Assuming that the piece can fit into the bathtub, boil some water with some non-iodised salt in the biggest pot you can handle carrying safely to the bathtub. When the water is boiled, pour it slowly over the driftwood. Repeat that two or three times (depending on the size of the dritwood) and then do one more pot without the salt. Be sure to turn the driftwood over carefully in between pours so that you can get the water all over the piece (using gloves would be wise as the piece will be hot). Let the wood cool down (can be rinsed off with cool water after about 15-20 minutes) before placing it in the tank.

Remeber, do this carefully and safely. Plus if it applies, let an adult do it for you - being scalded by boiling water is not enjoyable. If you don't put safety first and get burnt it's your own fault.


----------



## Toby_H (Apr 15, 2005)

Boiling driftwood kills fungus, etc and leaches tannins faster... it does not "cure" the wood...

Soaking in salt water is what "cures" the wood... Although soaking in hot or even boiling salt water may cure the wood faster...

I've found locally collected wood is far less likely to have fungus and breaks down much less when soaked thoroughly in salt water. I have boiled wood and still had it grow fungus...

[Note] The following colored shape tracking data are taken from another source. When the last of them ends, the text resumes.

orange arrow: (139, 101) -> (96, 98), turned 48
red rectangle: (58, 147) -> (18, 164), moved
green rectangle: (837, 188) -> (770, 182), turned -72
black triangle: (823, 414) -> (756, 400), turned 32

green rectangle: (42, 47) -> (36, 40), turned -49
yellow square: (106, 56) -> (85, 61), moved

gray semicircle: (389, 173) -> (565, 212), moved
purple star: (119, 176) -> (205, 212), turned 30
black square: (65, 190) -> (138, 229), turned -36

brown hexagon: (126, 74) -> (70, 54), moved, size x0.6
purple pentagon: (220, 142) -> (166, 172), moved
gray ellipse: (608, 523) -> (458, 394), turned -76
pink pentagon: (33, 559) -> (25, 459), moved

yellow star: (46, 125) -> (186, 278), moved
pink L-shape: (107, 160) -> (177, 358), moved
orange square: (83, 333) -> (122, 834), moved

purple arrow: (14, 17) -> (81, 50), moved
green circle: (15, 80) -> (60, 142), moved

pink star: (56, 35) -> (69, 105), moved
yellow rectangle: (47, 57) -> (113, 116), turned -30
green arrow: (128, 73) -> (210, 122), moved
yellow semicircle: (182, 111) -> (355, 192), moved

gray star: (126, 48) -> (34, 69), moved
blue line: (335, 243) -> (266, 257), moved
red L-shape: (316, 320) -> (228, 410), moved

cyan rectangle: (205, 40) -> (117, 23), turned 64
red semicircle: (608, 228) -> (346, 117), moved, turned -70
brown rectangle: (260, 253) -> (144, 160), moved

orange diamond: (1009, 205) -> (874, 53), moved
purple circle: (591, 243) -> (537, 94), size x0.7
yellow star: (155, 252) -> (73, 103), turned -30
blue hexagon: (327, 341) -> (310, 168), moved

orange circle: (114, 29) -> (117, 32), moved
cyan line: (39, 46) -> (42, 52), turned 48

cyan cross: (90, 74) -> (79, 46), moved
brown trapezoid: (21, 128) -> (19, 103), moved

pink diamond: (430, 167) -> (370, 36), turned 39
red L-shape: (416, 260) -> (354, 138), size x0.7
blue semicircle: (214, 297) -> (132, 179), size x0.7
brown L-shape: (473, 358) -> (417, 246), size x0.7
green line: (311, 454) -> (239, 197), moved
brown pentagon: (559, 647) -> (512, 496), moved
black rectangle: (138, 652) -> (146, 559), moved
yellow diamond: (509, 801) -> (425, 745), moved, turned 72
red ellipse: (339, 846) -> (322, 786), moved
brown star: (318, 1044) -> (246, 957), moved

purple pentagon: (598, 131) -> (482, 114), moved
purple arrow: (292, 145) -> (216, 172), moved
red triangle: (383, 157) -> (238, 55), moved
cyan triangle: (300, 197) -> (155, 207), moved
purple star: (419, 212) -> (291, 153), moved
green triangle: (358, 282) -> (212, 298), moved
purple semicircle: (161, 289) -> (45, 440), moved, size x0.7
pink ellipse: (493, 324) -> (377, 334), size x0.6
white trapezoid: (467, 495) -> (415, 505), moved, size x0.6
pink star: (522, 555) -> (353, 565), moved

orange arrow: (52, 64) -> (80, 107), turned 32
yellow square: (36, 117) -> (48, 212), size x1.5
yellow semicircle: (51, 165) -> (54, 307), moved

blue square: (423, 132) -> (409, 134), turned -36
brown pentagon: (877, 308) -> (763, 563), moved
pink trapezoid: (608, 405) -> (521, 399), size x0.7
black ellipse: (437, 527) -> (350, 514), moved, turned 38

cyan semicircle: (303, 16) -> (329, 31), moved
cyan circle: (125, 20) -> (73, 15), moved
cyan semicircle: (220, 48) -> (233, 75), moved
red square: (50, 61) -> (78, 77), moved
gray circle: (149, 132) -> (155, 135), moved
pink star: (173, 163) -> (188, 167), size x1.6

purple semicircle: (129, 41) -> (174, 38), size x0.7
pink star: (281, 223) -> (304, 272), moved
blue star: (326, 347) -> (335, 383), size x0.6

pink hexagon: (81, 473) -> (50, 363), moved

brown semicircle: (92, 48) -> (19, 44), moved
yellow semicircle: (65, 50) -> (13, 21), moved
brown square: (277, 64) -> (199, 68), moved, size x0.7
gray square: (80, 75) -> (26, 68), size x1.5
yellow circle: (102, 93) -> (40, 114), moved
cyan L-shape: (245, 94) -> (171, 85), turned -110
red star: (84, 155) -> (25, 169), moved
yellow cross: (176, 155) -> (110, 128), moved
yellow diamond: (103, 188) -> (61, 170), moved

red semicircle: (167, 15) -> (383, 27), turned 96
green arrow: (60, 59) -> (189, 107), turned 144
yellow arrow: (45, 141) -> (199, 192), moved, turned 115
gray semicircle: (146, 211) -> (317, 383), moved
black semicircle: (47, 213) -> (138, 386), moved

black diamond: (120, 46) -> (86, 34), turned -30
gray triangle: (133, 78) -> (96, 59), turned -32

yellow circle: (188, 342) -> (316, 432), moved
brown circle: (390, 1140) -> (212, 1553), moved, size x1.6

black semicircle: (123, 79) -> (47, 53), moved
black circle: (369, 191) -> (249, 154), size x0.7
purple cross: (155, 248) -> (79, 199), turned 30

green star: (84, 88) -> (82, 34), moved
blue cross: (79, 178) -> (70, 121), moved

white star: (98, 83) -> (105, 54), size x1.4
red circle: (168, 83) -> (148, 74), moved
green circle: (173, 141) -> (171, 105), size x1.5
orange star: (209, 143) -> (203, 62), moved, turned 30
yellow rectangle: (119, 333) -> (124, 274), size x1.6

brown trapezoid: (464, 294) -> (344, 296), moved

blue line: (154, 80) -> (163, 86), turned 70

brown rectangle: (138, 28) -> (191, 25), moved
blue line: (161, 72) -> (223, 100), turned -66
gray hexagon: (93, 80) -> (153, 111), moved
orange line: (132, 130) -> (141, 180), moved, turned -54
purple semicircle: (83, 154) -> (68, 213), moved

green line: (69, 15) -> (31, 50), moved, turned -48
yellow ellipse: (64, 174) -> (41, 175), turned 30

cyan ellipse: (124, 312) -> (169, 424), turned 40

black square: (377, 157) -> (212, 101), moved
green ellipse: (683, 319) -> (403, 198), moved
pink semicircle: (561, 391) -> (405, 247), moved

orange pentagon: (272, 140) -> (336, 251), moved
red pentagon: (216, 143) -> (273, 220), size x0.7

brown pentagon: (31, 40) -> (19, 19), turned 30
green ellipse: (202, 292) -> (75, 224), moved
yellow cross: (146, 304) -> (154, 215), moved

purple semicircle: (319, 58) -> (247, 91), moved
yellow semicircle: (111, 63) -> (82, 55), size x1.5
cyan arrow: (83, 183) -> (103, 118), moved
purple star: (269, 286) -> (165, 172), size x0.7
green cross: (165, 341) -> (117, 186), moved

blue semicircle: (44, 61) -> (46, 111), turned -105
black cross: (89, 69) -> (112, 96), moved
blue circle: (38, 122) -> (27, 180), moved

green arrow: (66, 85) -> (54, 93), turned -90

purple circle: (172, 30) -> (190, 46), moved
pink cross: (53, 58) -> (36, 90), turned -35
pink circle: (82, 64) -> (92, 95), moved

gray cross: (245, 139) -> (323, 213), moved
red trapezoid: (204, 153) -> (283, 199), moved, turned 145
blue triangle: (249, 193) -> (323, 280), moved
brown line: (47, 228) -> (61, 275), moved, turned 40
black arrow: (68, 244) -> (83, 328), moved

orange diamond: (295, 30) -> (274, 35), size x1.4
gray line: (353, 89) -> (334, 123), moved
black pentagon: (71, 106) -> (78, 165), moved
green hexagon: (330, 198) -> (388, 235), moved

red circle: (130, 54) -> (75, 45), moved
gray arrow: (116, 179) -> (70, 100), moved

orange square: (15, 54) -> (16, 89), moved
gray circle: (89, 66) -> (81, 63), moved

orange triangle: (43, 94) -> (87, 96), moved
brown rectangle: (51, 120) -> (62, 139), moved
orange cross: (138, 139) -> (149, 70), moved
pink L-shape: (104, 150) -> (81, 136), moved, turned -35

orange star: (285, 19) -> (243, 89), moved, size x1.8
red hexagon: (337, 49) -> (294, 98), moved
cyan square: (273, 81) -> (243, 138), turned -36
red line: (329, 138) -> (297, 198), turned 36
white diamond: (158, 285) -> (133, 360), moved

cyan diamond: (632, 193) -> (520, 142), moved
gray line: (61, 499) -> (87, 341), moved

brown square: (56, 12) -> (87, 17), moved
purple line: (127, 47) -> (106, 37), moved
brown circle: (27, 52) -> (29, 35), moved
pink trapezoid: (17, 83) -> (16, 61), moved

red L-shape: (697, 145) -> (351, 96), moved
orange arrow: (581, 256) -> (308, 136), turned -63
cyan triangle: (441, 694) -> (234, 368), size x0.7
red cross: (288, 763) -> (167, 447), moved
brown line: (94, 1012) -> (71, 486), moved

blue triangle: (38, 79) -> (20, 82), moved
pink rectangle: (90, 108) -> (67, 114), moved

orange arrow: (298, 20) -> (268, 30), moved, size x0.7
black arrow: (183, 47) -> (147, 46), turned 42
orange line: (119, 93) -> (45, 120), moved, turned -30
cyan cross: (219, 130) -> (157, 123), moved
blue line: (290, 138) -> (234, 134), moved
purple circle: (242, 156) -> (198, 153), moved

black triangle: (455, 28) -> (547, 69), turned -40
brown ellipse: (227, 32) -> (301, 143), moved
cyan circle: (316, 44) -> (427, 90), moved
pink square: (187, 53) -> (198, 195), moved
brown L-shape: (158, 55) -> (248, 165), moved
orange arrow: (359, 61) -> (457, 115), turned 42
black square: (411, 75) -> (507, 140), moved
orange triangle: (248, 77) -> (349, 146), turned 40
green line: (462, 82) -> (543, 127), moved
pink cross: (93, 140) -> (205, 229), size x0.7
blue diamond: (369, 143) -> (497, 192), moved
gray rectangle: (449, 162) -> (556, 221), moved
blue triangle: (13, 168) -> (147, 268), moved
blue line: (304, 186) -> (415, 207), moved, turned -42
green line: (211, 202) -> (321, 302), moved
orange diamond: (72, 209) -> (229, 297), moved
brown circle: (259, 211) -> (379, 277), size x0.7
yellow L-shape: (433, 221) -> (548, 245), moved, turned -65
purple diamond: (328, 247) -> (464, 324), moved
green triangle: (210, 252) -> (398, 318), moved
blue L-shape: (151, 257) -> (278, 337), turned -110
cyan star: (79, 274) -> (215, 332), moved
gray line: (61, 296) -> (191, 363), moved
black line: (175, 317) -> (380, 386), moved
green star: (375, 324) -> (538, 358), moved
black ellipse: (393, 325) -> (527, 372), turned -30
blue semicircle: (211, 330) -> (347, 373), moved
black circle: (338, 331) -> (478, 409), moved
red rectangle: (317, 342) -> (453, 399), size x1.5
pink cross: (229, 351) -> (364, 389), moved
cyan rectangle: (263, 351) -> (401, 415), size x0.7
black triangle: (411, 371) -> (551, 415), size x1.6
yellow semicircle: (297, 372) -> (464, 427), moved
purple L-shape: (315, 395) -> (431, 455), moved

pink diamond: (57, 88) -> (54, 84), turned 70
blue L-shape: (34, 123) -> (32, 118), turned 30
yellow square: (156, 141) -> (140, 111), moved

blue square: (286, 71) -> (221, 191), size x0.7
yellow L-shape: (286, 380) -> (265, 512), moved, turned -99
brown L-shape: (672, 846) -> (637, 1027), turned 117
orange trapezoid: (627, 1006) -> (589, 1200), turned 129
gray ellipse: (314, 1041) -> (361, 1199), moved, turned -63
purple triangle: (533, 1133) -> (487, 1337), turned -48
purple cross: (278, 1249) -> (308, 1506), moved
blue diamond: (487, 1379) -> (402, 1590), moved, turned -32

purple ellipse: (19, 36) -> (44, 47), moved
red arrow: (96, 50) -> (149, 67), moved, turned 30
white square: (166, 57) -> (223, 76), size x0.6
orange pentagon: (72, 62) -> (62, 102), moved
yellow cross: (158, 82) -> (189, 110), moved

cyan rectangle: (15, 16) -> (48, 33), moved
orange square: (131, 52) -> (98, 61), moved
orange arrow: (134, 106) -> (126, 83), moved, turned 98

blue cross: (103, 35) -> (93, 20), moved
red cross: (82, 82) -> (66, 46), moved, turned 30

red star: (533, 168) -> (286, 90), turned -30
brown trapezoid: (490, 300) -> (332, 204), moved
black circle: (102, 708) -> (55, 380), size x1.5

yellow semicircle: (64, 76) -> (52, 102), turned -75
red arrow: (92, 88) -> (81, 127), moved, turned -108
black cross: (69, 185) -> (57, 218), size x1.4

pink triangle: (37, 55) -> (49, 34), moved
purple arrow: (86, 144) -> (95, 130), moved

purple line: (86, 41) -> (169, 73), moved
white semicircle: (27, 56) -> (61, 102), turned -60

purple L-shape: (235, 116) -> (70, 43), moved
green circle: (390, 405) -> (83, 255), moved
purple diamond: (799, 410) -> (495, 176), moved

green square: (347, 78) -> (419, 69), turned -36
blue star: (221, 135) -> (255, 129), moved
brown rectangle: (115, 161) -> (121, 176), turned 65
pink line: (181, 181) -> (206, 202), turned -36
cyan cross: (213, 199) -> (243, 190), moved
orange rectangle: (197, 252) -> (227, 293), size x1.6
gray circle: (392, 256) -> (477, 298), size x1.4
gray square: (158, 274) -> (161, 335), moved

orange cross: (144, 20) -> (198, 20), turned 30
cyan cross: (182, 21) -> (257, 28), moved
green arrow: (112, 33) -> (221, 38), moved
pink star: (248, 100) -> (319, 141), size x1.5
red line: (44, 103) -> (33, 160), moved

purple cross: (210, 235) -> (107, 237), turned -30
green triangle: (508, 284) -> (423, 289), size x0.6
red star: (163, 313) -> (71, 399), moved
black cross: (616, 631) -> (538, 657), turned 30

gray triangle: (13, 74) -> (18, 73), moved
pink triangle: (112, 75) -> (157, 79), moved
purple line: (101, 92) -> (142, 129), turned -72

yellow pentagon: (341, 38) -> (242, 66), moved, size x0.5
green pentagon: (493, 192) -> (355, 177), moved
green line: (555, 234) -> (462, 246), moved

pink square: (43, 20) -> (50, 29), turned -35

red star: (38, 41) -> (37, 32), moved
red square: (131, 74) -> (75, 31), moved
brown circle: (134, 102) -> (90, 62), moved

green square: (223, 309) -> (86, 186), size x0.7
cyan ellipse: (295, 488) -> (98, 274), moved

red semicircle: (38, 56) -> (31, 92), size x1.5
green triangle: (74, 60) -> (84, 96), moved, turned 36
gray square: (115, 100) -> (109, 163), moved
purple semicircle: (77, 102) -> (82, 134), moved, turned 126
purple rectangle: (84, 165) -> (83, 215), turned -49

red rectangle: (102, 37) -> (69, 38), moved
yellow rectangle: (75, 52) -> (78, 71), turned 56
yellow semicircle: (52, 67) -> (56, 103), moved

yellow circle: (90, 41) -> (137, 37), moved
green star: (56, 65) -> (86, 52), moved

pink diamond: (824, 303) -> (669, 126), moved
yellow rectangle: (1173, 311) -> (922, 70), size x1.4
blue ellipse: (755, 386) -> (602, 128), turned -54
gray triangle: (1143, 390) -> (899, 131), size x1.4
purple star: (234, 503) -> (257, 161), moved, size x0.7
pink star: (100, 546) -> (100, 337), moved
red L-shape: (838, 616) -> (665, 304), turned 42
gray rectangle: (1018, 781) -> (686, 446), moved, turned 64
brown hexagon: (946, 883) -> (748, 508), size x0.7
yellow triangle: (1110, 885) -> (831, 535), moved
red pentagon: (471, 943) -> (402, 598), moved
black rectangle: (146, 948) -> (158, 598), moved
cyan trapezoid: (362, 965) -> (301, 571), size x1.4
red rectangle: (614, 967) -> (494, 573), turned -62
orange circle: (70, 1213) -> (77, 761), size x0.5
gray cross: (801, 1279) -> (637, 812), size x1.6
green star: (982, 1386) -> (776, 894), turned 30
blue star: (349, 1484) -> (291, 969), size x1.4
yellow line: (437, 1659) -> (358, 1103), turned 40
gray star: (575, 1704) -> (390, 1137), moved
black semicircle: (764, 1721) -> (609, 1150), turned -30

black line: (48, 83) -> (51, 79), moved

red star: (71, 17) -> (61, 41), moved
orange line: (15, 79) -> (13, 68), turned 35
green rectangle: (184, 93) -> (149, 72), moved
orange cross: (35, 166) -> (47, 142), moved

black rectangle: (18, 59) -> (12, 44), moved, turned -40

I suggest making a very salty bath and soaking it as long as you can. I've done this with a power head and an aquarium heater in the bottom of a very clean Rubbermaid garbage can.


----------



## Cognition (Oct 14, 2009)

i like the idea of the rubbermaid container, however i dont have an extra powerhead... would air help? and another question, there is a man across town with driftwood in his tank, he said he soaked his in a weak clorox solution for about a week and then slime coated the heck out of it... ever heard of this?


----------



## Toby_H (Apr 15, 2005)

The purpose of the powerhead is to create water movement... a bubble wand/airstone will create some water movement... not as much as a powerhead but better than nothing...

Soaking in a bleach solution can help for somethings, such as killing any fungus that may be in it. Afterwards you can rinse well and rinse with a dechlorinator mixture...

Bleach and chlorine are the same chemical compound... so a dechlorinator will remove bleach residue... My guess is this is what he meant when he said "slime coat"...

The downside to bleach is it could bleach (whiten) the wood... then naturally you have the risk of not rinsing well enough...

Also using bleach would still not "cure" the wood, it just kills anything that is living on the wood. When I say "cure" the wood I mean doing something to prevent the wood from rotting or softening...


----------



## Cognition (Oct 14, 2009)

Thank you for clearing this out, i thank i got a handle.


----------



## Intyme (May 27, 2009)

well I just found some hard wood in the woods here today and I wire brushed it to get rid of any dead or rotting wood. now I am soaking in some salts. How long should I let them soak in salt? I was planning 2 days then 100% wc. repeat.......should I pour boiling water over them in the tub and soak them b4 I soak in salt?


----------